I'm Him
Kevin Gates
La scène a lieu en 2016. Pourtant prophète en son pays, Kevin Gates débarque en Europe pour une tournée visitant des salles dont la taille est inversement proportionnelle à son talent et à sa générosité. À Paris ce sera la Bellevilloise, à Bruxelles ce sera la Rotonde du Botanique. Mais à chaque fois, c'est le même rituel qui termine son concert : Kevin Gates finit au beau milieu du public. Pas pour participer à un wall of death qui sent le turn up de pacotille, mais plutôt pour étreindre un par un tous les membres de l’assemblée présents ce soir-là. Et comme on le disait dans notre compte-rendu, c’était « une vraie étreinte, hein, sincère, comme celle que pourrait vous donner un grand frère. » Un moment comme on en voit trop rarement dans la musique en général, et dans le rap en particulier. Mais ce geste altruiste ressemble terriblement à Kevin Gates, un homme qui vise le ciel, mais se fait trop régulièrement rattraper par les ténèbres. C’est ainsi que, l’année suivante, il fut condamné pour possession d’armes à 30 mois de prison - une peine qu’il n’allait pas purger intégralement. Libéré en janvier 2018, il a depuis produit plusieurs mixtapes, tours de chauffe obligatoires avant de s’attaquer à I’m Him, successeur de Islah et ses singles aux centaines de millions de vues.

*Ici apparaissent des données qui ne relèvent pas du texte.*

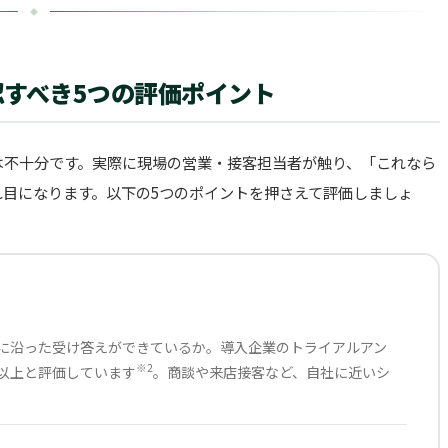
認すべき5つの評価ポイント
では不十分です。実際に現場の営業・接客担当者が触り、「これなら
目になります。以下の5つのポイントを押さえて評価しましょ
に沿った受け答えができているか。導入企業のトライアルアン
※2
以上と評価しています
。商談や来店接客など、自社に近いシ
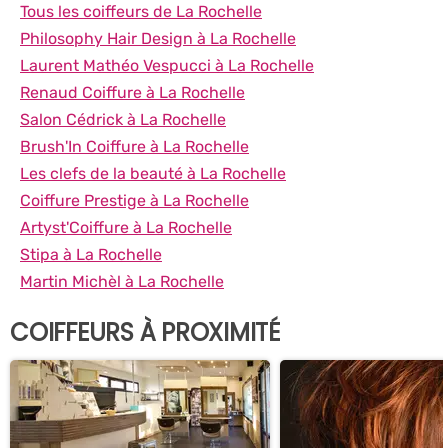
Tous les coiffeurs de La Rochelle
Philosophy Hair Design à La Rochelle
Laurent Mathéo Vespucci à La Rochelle
Renaud Coiffure à La Rochelle
Salon Cédrick à La Rochelle
Brush'In Coiffure à La Rochelle
Les clefs de la beauté à La Rochelle
Coiffure Prestige à La Rochelle
Artyst'Coiffure à La Rochelle
Stipa à La Rochelle
Martin Michèl à La Rochelle
COIFFEURS À PROXIMITÉ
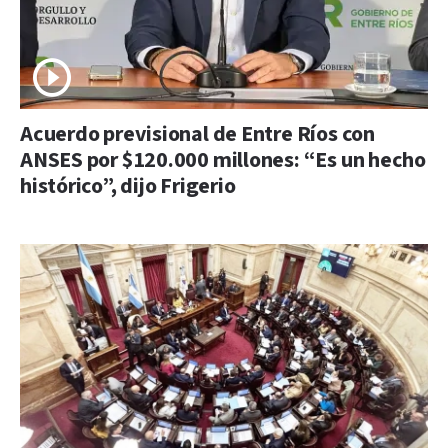
Acuerdo previsional de Entre Ríos con
ANSES por $120.000 millones: “Es un hecho
histórico”, dijo Frigerio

On n’apprendra rien à ceux qui aiment autant le MC louisianais que nous : Kevin Gates aime alterner entre chant rauque et flow militaire. Sur I’m Him, il a à nouveau recours à cette combinaison d’armes fatales puisqu’il chante 49,1% du temps tandis qu’il rappe les 50,9% restants. Pour être plus précis, il switche 117 fois entre le chant et le rap sur le disque, soit une fois toutes les 23 secondes, ce qui équivaut à 6,9 basculements chant/rap par chanson. Ces statistiques précises, établies par Central Sauce, peuvent paraître lourdingues, voire carrément inutiles ; elles permettent néanmoins de comprendre comment Kevin Gates parvient à capter notre attention pendant 50 minutes, et cela sans le moindre invité – un véritable exploit dans le hip-hop de 2019. C'est que son rap est plus bipolaire que JCVD et on ne sait jamais vraiment quand le baron de Baton Rouge va se lancer dans un hook délicieux à la « By My Lonely » ou éparpiller la concurrence façon puzzle sur un couplet furieux comme sur « What I Like ». Cette bipolarité s’exprime aussi dans des textes qui peuvent glorifier le hood et le gangster lifestyle pour ensuite s’épancher sur sa condition de père et mari défaillant, et appuyer sur les plaies infectées qui lui pourrissent l’existence depuis qu’il est en âge de faire des conneries passibles de peines de prison – et croyez-nous, le jeune Kevin était très précoce.
Cette imprévisibilité, on pourrait penser qu’elle va au mieux désarçonner, au pire horripiler. Mais le rap de Kevin Gates, c’est comme les Mentos dans le Coca-Cola : un joyeux bordel. Pour autant, ce nouveau disque n’est pas une copie parfaite et connait même quelques trous d’air - on pense à « Let It Go » ou à « Facts », qui ressemble un peu trop aux récentes pitreries de DaBaby. De même, on a du mal à discerner un single capable de reproduire le succès commercial de « 2 Phones » ou « Really Really » - un défaut majeur pour un MC comme Kevin Gates, qui évolue en solitaire dans la catégorie des poids-lourds. Néanmoins, après 16 mixtapes, après deux solides albums studio, après douze ans d'une carrière interrompue par quelques passages par la case zonzon, force est de constater que la magie continue d’opérer sur I’m Him. Pourtant, dieu sait que le chemin fut long et semé d’embuches. Plus que jamais, Kevin Gates est tiraillé entre l’homme bon qu’il aspire à être et le gangster vicelard qui sommeillera toujours en lui. Et comme on a l’intime conviction que cette dualité est inscrite dans son ADN, c’est en quelque sorte la garantie d’une carrière qui ne s’arrêtera pas en si bon chemin.